Enfin!… Maintenant, les bouteilles d’eau?

Vers la fin des absurdités à la sécurité aéroportuaire? Le Canada emboîte le pas aux États-Unis et abandonnera bientôt l’obligation de retirer ses chaussures en préembarquement.

C’est une victoire pour les voyageurs fatigués de se contorsionner dans les files d’attente : fini les chaussures à enlever à chaque passage aux contrôles de sécurité. Enfin.

Comme l’a rapporté Dylan Robertson pour La Presse Canadienne, le Canada a annoncé le 9 juillet 2025 son intention d’«aligner ses exigences réglementaires» avec celles des États-Unis après que Washington ait mis fin à la politique de retrait obligatoire des chaussures dans les aéroports. La ministre canadienne des Transports n’a pas précisé de date d’entrée en vigueur, mais le ton du communiqué est clair : cette bizarrerie héritée du début des années 2000 tire à sa fin.

L’annonce fait suite à une décision majeure du Département de la Sécurité intérieure américain, rendue publique par sa secrétaire Kristi Noem lors d’une conférence de presse le 8 juillet. Comme le rapporte Zach Wichter pour USA TODAY, le changement est immédiat sur l’ensemble du territoire américain.

«TSA ne demandera plus aux voyageurs de retirer leurs chaussures lors du passage au point de contrôle», a déclaré Kristi Noem. «Nous avons avancé dans notre manière de détecter les menaces et d’assurer la sécurité.»

La fin d’un fétiche sécuritaire

La mesure du retrait des chaussures avait été imposée en 2006, à la suite de la tentative ratée de l’«homme à la chaussure» (shoe bomber), Richard Reid, qui avait tenté de faire exploser un vol Paris-Miami en décembre 2001. Malgré la marginalité de cet incident, la Transportation Security Administration (TSA) avait institué cette exigence à grande échelle, affectant des millions de passagers chaque année.

Depuis, cette politique est devenue l’un des symboles les plus contestés du «théâtre sécuritaire» post-11 septembre, aux côtés de l’interdiction des liquides de plus de 100 ml et du dépouillement électronique toujours plus intrusif.

Et au Canada?

Au Canada, les passagers des vols domestiques et de plusieurs vols internationaux n’étaient déjà plus obligés d’enlever leurs chaussures – sauf si un agent en décidait autrement. En revanche, les voyageurs à destination des États-Unis devaient toujours le faire lorsqu’ils passaient par les zones de précontrôle américaines présentes dans plusieurs aéroports canadiens (Montréal, Toronto, Vancouver, etc.).

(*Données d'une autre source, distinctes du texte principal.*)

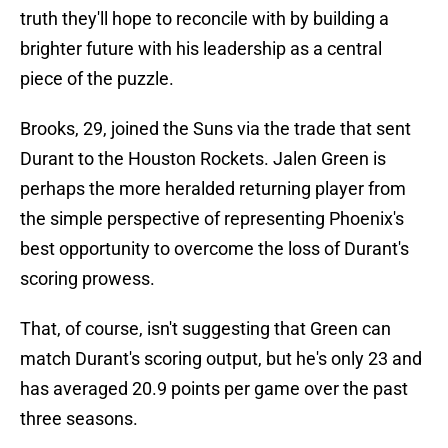
truth they'll hope to reconcile with by building a
brighter future with his leadership as a central
piece of the puzzle.
Brooks, 29, joined the Suns via the trade that sent
Durant to the Houston Rockets. Jalen Green is
perhaps the more heralded returning player from
the simple perspective of representing Phoenix's
best opportunity to overcome the loss of Durant's
scoring prowess.
That, of course, isn't suggesting that Green can
match Durant's scoring output, but he's only 23 and
has averaged 20.9 points per game over the past
three seasons.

Avec la nouvelle orientation américaine, Ottawa n’aura plus de justification technique pour maintenir cette règle. Transport Canada a confirmé qu’il travaillera avec la TSA pour s’assurer que les exigences des deux pays soient «harmonisées».

Et maintenant : les liquides?

L’annonce a été saluée par plusieurs associations de voyageurs et professionnels du transport aérien, qui y voient un premier pas vers une simplification plus large des procédures de sécurité. Car si les chaussures tombent, pourquoi pas les fameuses bouteilles d’eau?

Introduite en 2006, l’interdiction de transporter plus de 100 ml de liquide dans les bagages à main repose elle aussi sur une menace hypothétique qui n’a jamais été reproduite. Depuis, plusieurs experts remettent en question la validité de cette contrainte, surtout à l’ère des scanners modernes capables d’identifier les composants chimiques en quelques secondes.

En Europe, certains aéroports (notamment à Londres Heathrow ou Amsterdam Schiphol) ont déjà commencé à abandonner cette règle archaïque grâce à des équipements de détection avancée. Rien ne justifie que l’Amérique du Nord traîne encore les pieds.

Moins de théâtre, plus d’intelligence

«Tout ce que fait la TSA a toujours été nécessaire, mais les choses ont évolué», a dit Kristi Noem à la presse américaine. Cette déclaration sonne comme un aveu tardif : non, tout ce que la TSA imposait n’était pas nécessaire. Et surtout pas éternel.

Alors que le bon sens semble refaire surface dans les politiques de sécurité aérienne, l’heure est venue de faire le ménage. Supprimer les bottines était un premier pas ; il est temps de cesser aussi de confisquer des tubes de dentifrice ou des bouteilles d’eau à moitié pleines, comme si elles contenaient du napalm.

Un mot pour finir? Bravo. Mais on attend la suite. Parce que franchement, ce n’est pas avec des sandales et un gobelet qu’on prend le contrôle d’un Boeing.